Assigned task:
The copy should hold only the line containing "anziche’ procedere con la Cig." and the lines after it through the end of the material, each exact, with no pictures.

Material shown:
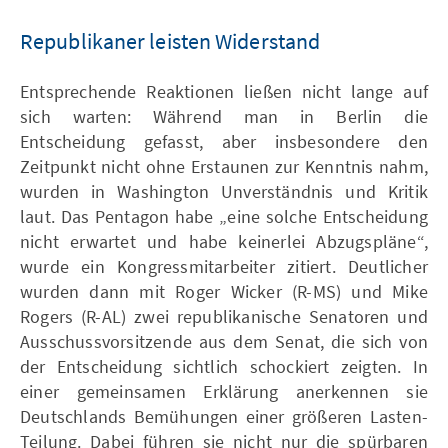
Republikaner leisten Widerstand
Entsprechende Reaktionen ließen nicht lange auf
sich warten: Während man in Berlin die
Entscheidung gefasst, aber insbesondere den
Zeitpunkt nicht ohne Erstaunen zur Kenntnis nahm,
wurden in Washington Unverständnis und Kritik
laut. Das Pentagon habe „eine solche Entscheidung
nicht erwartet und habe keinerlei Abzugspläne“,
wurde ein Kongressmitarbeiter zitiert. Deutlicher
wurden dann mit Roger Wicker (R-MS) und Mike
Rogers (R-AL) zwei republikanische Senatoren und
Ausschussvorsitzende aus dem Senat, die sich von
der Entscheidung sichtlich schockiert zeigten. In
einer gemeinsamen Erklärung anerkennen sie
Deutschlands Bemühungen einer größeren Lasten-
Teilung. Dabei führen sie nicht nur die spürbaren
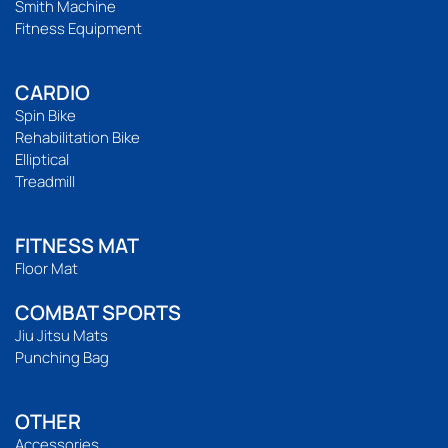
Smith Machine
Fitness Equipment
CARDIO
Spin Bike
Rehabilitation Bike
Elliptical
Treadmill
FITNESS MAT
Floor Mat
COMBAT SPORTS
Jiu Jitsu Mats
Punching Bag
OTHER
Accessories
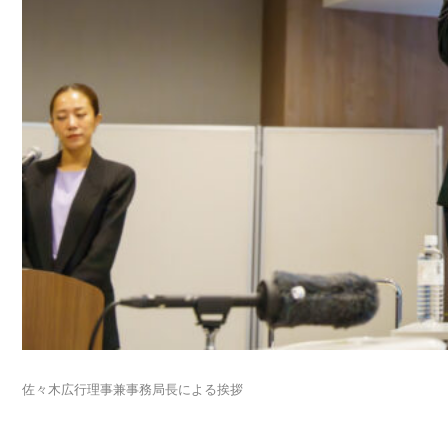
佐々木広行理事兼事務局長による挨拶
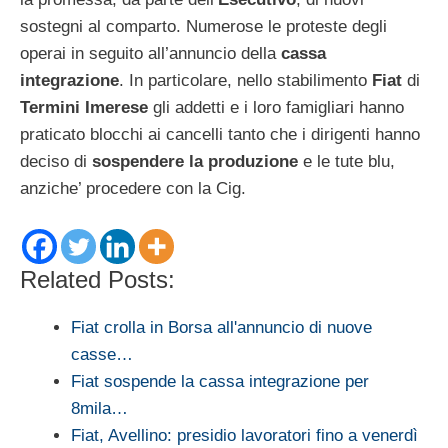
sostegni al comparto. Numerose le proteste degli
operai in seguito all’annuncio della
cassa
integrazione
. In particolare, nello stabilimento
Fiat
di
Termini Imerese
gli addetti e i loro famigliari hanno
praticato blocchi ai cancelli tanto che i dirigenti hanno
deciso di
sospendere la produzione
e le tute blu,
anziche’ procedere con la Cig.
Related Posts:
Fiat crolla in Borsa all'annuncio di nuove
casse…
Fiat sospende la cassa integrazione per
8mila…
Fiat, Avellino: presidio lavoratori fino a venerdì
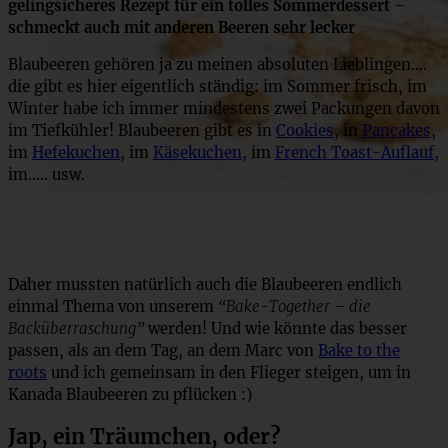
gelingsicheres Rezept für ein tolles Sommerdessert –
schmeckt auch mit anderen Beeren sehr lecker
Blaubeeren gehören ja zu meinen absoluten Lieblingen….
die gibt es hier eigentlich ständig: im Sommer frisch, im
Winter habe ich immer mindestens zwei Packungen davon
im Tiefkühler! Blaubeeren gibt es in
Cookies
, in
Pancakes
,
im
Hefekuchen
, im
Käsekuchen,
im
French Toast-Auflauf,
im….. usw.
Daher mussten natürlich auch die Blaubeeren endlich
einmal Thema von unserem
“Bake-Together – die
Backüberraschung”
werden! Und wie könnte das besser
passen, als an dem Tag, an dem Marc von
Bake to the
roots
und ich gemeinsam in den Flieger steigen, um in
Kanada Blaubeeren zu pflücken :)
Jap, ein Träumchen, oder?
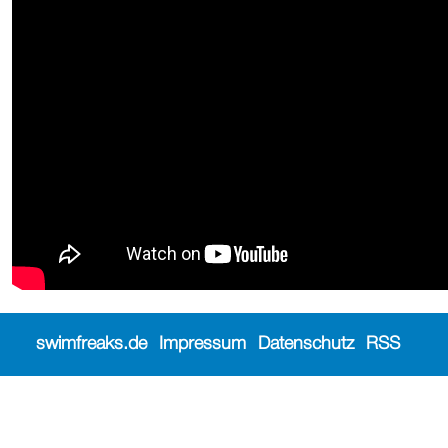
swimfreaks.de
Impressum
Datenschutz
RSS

Solution to this exercise:
anziche’ procedere con la Cig.
Related Posts:
Fiat crolla in Borsa all'annuncio di nuove
casse…
Fiat sospende la cassa integrazione per
8mila…
Fiat, Avellino: presidio lavoratori fino a venerdì
gelingsicheres Rezept für ein tolles Sommerdessert –
schmeckt auch mit anderen Beeren sehr lecker
Blaubeeren gehören ja zu meinen absoluten Lieblingen….
die gibt es hier eigentlich ständig: im Sommer frisch, im
Winter habe ich immer mindestens zwei Packungen davon
im Tiefkühler! Blaubeeren gibt es in
Cookies
, in
Pancakes
,
im
Hefekuchen
, im
Käsekuchen,
im
French Toast-Auflauf,
im….. usw.
Daher mussten natürlich auch die Blaubeeren endlich
einmal Thema von unserem
“Bake-Together – die
Backüberraschung”
werden! Und wie könnte das besser
passen, als an dem Tag, an dem Marc von
Bake to the
roots
und ich gemeinsam in den Flieger steigen, um in
Kanada Blaubeeren zu pflücken :)
Jap, ein Träumchen, oder?
swimfreaks.de
Impressum
Datenschutz
RSS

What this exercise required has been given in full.